The movie tells us in the first scene that Nader is a smoker - in the first image, even, given that the most obvious object in the opening shot is a pack of American cigarettes with the U.S. Surgeon General's warning prominently facing right at the camera. So it's no surprise when the movie's conflict ends up revolving almost entirely around his smoking habit: a habit that Leila desperately wants him to give up. Which he wants to do, both because it's unhealthy, and because he wants to prove that he loves Leila so much that he will make a good faith effort to contribute to their relationship; the problem is, Nader is an advertising "idea man", and he needs the centering, relaxed feeling that comes from a cigarette in order to come up with his best ideas; given the one idea we hear him pitch when he doesn't have nicotine in his system, he's not exaggerating when he frets that his career is on the line if he quits smoking.

That pretty much does it for the conflict: what it doesn't point out is how much of the film is nothing but scenes of Nader talking about how much he likes smoking, how much he misses smoking, or indulging in weird smoker's humor with the various people he smokes with. It's a smoke-heavy movie, for sure, and while it might have been inspired by Kiarostami's attempts to kick the habit, Yaraghi doesn't editorialise one way or the other. Instead, he's content to use smoking as a convenient symbol for the turf wars in any long-term romantic relationship, using it as a way to dramatise Nader's commitment or lack thereof to bettering himself in order to start his marriage off on the right foot.

And that's fine, I guess; it's a sturdy, workaday theme presented without much distinction in this particular instance, mostly because Yaraghi is a fine but unexceptional actor, and Hatami's total domination of every one of her scenes (as last seen in A Separation) doesn't help to make us find Nader any more interesting, and given how much time Hatami is offscreen, the film frequently turns into a game of waiting for her to show back up.

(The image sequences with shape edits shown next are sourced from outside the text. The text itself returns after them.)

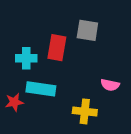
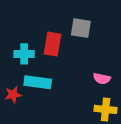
yellow cross: (85, 111) -> (106, 109), moved

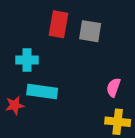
red rectangle: (52, 44) -> (59, 24), moved
pink semicircle: (102, 79) -> (113, 87), turned 98

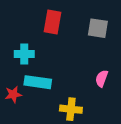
gray square: (90, 31) -> (98, 28), moved
yellow cross: (118, 122) -> (71, 109), moved

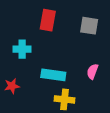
cyan rectangle: (38, 82) -> (53, 75), moved

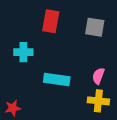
red star: (12, 86) -> (13, 108), moved
yellow cross: (65, 99) -> (98, 101), moved

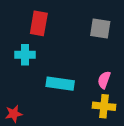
red rectangle: (51, 21) -> (39, 23), moved

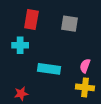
gray square: (100, 28) -> (70, 24), moved
red star: (14, 114) -> (21, 94), moved

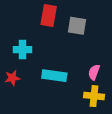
red rectangle: (31, 19) -> (49, 16), moved
red star: (21, 94) -> (12, 78), moved

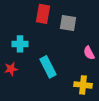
pink semicircle: (94, 72) -> (89, 53), moved, turned -48
cyan rectangle: (54, 76) -> (48, 67), turned 55

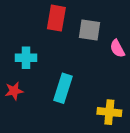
pink semicircle: (89, 53) -> (117, 49), moved
cyan rectangle: (48, 67) -> (63, 88), turned 45

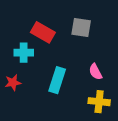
red rectangle: (56, 18) -> (43, 32), moved, turned -70
pink semicircle: (117, 49) -> (95, 72), moved

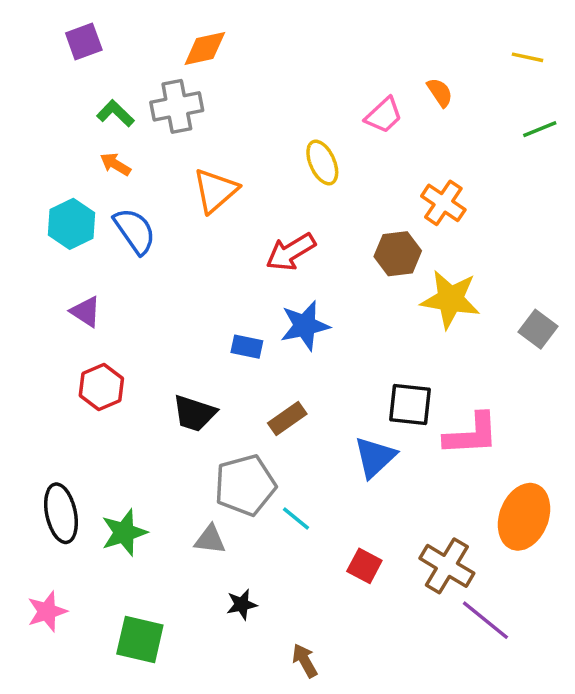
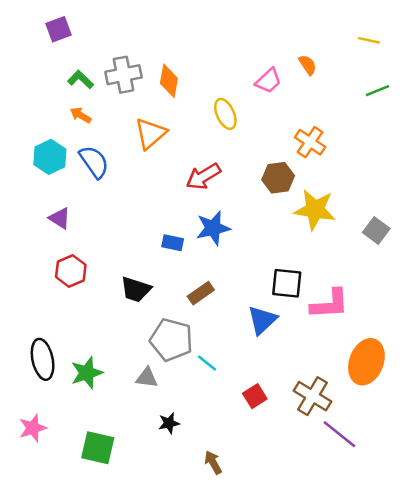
orange diamond: (205, 49) -> (169, 81), moved, turned -68
gray pentagon: (245, 485) -> (171, 340), turned 30
red square: (364, 566) -> (255, 396), turned 30

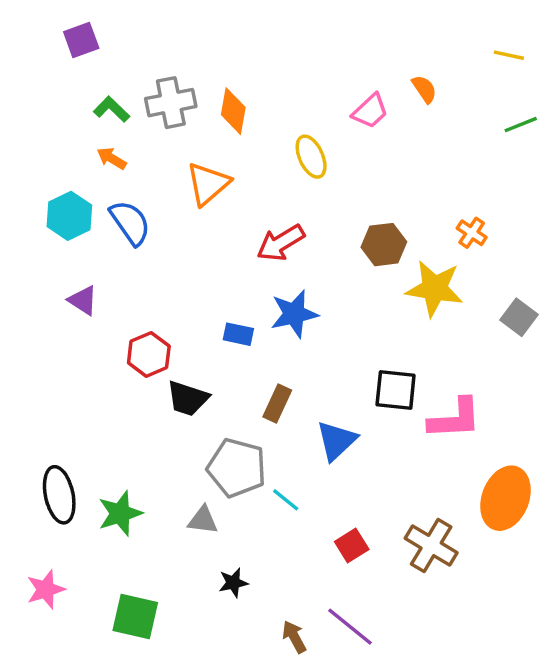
orange cross: (310, 142) -> (472, 233), moved, size x0.7
red hexagon: (71, 271) -> (149, 354), moved
brown rectangle: (201, 293) -> (277, 403), turned -30
blue triangle: (262, 320) -> (336, 441), moved
purple line: (339, 434) -> (350, 627), moved

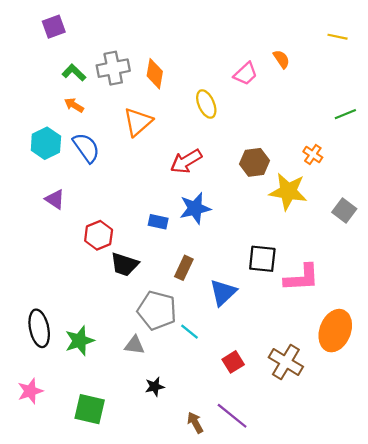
green line: (521, 125) -> (345, 114), moved

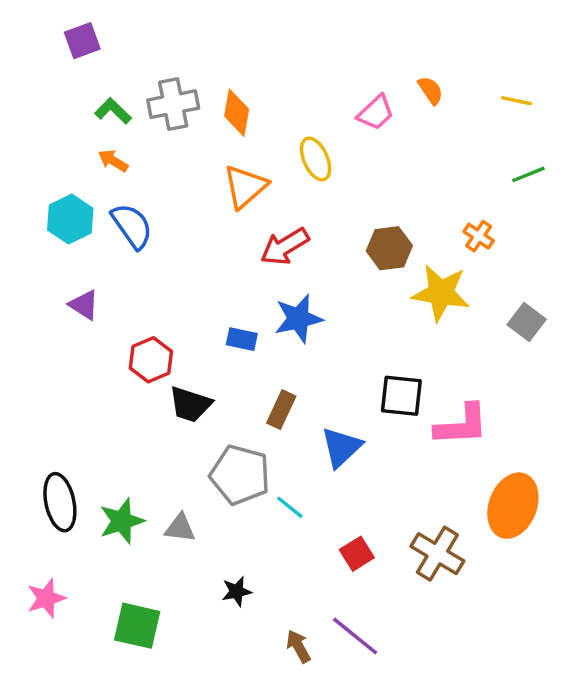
yellow line: (338, 37) -> (516, 101), moved
orange triangle: (138, 122) -> (245, 186), moved
gray triangle: (134, 345) -> (180, 528), moved

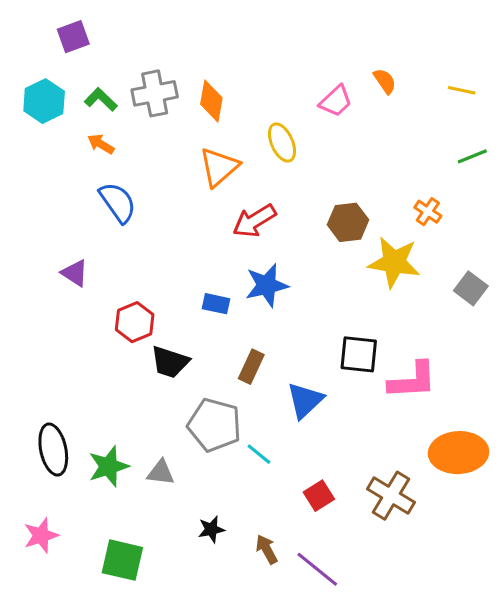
cyan hexagon: (70, 219) -> (44, 101), moved
orange ellipse: (513, 506) -> (459, 453), turned 66
brown arrow: (298, 646) -> (267, 549), moved

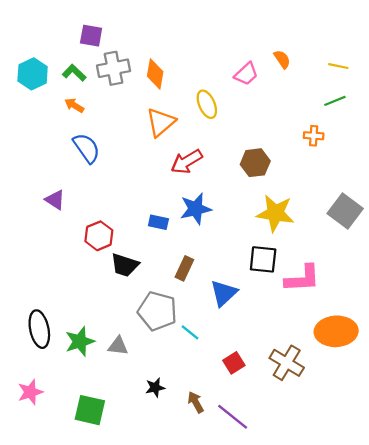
purple square: (73, 37) -> (91, 36), moved, turned 30
green line: (472, 156) -> (335, 101), moved
orange cross: (428, 212) -> (314, 136), moved, turned -30
yellow star: (394, 262) -> (275, 213), moved
gray square: (471, 288) -> (345, 211), size x1.4

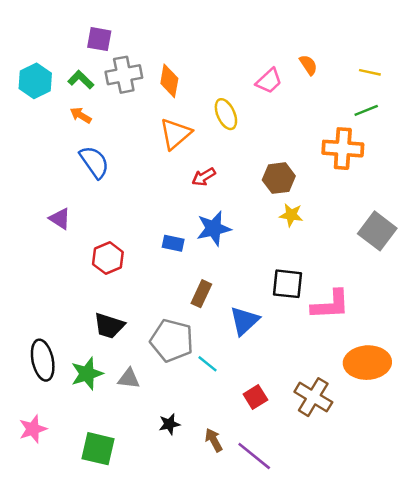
orange cross: (314, 136) -> (343, 149), size x1.8
red arrow: (187, 162) -> (204, 177), size x0.7
yellow star: (275, 213) -> (291, 215), moved, size x0.6
black trapezoid: (125, 265) -> (109, 326), moved

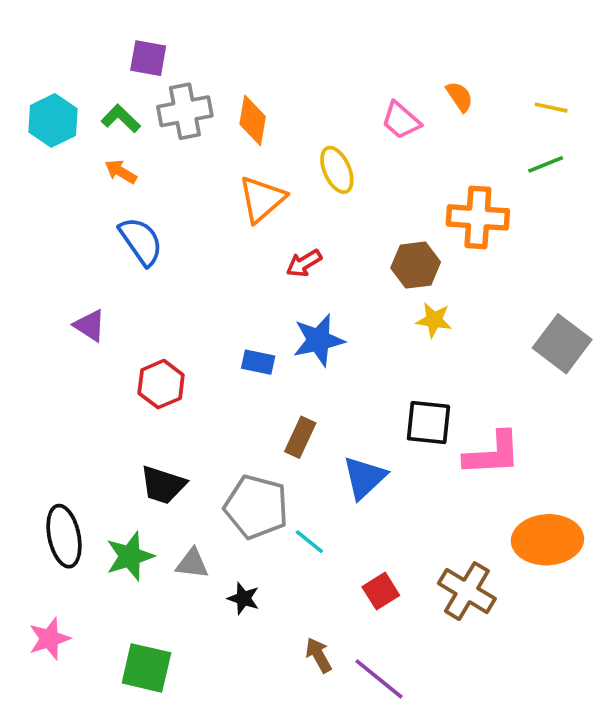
pink trapezoid: (269, 81) -> (401, 120), turned 84
orange cross: (343, 149) -> (478, 217), moved
black star: (169, 424) -> (243, 598), moved, turned 30

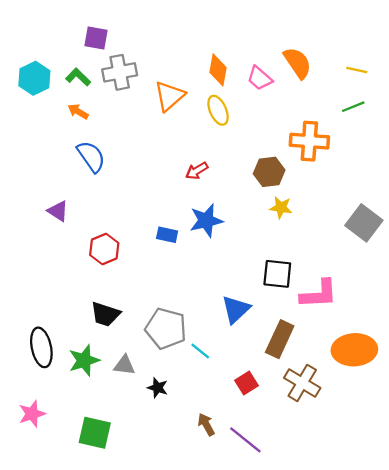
orange semicircle: (460, 97) -> (297, 63), size x1.6
orange diamond: (253, 120) -> (218, 70), moved
orange triangle: (262, 199) -> (169, 96), moved
brown rectangle: (300, 437) -> (280, 339), moved, size x1.4

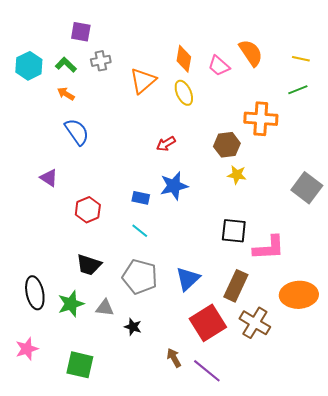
gray cross: (120, 72) -> (101, 61), size x0.7
blue triangle: (236, 309) -> (188, 279), moved
cyan line: (200, 351) -> (140, 231), moved
red square: (247, 383) -> (208, 323), size x1.8

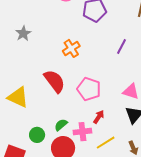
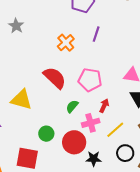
gray star: (23, 33) -> (16, 26), moved
purple line: (122, 47) -> (96, 34), moved
green semicircle: (61, 125) -> (72, 106), moved

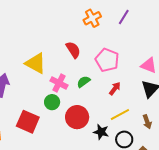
red semicircle: (55, 78) -> (73, 50), size x0.7
pink cross: (91, 123) -> (59, 83), moved, turned 30
black star: (94, 159) -> (101, 132), moved

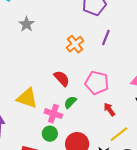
green semicircle: (83, 82) -> (70, 102), moved
red arrow: (115, 88) -> (109, 109), turned -64

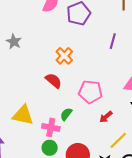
purple line: (106, 37) -> (113, 41), moved
red semicircle: (62, 78) -> (54, 81), moved
red arrow: (109, 109) -> (106, 117), turned -88

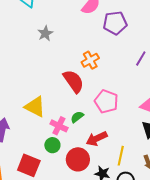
red semicircle: (54, 81) -> (74, 81), size x1.4
red arrow: (106, 117) -> (97, 139), moved, size x1.5
yellow line: (118, 140) -> (121, 156), turned -48

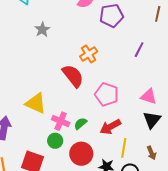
green semicircle: (77, 117) -> (80, 124), moved
red arrow: (97, 139) -> (110, 127), moved

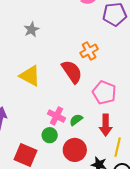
gray star: (42, 30) -> (32, 30), moved
yellow triangle: (36, 103) -> (30, 76), moved
red arrow: (110, 127) -> (106, 125), turned -65

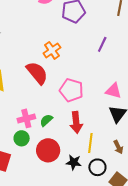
pink cross: (56, 116) -> (26, 118), turned -36

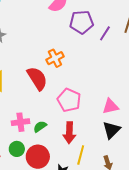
purple line: (102, 44) -> (105, 33), moved
pink triangle: (113, 91) -> (110, 106), turned -36
green circle: (22, 138) -> (17, 149), moved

On the other hand, however slight the project is, it possesses a nice, simple sense of humor and never takes itself too seriously; there is a specific comic setpiece, in which Nader furiously storms back and forth through a store filled with fragile knickknacks, always just managing not to break anything, and impatiently shooing the salespeople trying to keep him away from the displays, that's as funny as anything in recent memory, perfectly played and filmed. If Yaraghi wants to do more than lightly entertain us with a film full of basic observations, he fails; but it doesn't really seem like he wants that.

A final note: shot on digital video, the film looks beastly (it appears that it was being projected at 30 fps, at least when I saw it - maybe this is a local problem), and it is the best argument I've seen all year for giving up on cinematography in the digital age. This trumps my bitter film-loving cinephilia: the film looks bad enough that I think it would distract anybody, even if they couldn't pinpoint why. Caveat emptor.